The Arctic Ocean as a dead end for floating plastics in the North Atlantic branch of the Thermohaline Circulation

Last modified: 
July 20, 2017 - 10:38am
Type: Journal Article
Year of publication: 2017
Date published: 04/2017
Authors: Andrés Cózar, Elisa Martí, Carlos Duarte, Juan García-de-Lomas, Erik Van Sebille, Thomas Ballatore, Victor Eguíluz, Ignacio González-Gordillo, Maria Pedrotti, Fidel Echevarría, Romain Troublè, Xabier Irigoien
Journal title: Science Advances
Volume: 3
Issue: 4
Pages: e1600582

The subtropical ocean gyres are recognized as great marine accummulation zones of floating plastic debris; however, the possibility of plastic accumulation at polar latitudes has been overlooked because of the lack of nearby pollution sources.

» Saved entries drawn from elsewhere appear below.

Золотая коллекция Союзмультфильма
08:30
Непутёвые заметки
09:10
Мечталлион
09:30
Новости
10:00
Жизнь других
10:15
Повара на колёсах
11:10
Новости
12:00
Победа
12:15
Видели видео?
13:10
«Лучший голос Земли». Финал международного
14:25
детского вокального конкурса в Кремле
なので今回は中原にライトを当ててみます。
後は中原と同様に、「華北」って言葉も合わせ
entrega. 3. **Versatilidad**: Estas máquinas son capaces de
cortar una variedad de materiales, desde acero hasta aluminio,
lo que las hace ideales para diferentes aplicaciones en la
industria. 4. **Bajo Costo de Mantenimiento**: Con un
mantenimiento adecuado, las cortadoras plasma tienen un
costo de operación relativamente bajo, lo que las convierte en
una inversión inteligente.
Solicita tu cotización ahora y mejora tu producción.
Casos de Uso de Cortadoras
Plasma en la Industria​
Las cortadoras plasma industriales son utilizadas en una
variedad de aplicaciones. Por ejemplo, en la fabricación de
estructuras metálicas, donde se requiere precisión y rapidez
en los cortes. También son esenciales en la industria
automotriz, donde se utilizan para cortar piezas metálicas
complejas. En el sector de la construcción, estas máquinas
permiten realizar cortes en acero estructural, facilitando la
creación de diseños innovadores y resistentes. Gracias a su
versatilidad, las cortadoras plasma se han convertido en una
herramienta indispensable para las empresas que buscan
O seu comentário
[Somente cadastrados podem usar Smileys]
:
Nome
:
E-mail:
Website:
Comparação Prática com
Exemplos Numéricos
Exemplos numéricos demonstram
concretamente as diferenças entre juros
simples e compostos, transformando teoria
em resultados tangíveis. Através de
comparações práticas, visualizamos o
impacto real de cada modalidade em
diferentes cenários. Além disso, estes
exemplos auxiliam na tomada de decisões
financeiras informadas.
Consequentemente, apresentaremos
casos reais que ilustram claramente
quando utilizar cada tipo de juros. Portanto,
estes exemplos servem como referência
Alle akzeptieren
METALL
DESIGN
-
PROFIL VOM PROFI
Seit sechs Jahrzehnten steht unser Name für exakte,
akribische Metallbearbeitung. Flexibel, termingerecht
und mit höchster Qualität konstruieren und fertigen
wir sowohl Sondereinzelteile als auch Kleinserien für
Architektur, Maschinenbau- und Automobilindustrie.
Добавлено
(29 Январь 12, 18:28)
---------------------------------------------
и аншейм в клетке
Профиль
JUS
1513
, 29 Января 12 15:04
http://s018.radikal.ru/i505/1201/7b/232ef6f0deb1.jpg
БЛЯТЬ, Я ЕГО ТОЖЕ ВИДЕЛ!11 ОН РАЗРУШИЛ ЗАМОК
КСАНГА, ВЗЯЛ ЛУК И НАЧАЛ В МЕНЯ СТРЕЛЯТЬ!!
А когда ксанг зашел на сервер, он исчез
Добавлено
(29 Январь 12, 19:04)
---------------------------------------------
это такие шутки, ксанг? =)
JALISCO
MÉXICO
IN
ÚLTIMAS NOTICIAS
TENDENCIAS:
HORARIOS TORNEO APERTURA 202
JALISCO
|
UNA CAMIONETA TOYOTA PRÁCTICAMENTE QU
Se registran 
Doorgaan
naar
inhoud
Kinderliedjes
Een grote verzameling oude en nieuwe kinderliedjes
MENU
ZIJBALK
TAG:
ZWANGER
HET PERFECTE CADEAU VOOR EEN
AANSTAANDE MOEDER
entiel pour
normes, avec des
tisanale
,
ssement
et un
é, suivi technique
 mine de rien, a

In the present study, the Arctic Ocean was extensively sampled for floating plastic debris from the Tara Oceans circumpolar expedition. Although plastic debris was scarce or absent in most of the Arctic waters, it reached high concentrations (hundreds of thousands of pieces per square kilometer) in the northernmost and easternmost areas of the Greenland and Barents seas. The fragmentation and typology of the plastic suggested an abundant presence of aged debris that originated from distant sources. This hypothesis was corroborated by the relatively high ratios of marine surface plastic to local pollution sources. Surface circulation models and field data showed that the poleward branch of the Thermohaline Circulation transfers floating debris from the North Atlantic to the Greenland and Barents seas, which would be a dead end for this plastic conveyor belt. Given the limited surface transport of the plastic that accumulated here and the mechanisms acting for the downward transport, the seafloor beneath this Arctic sector is hypothesized as an important sink of plastic debris.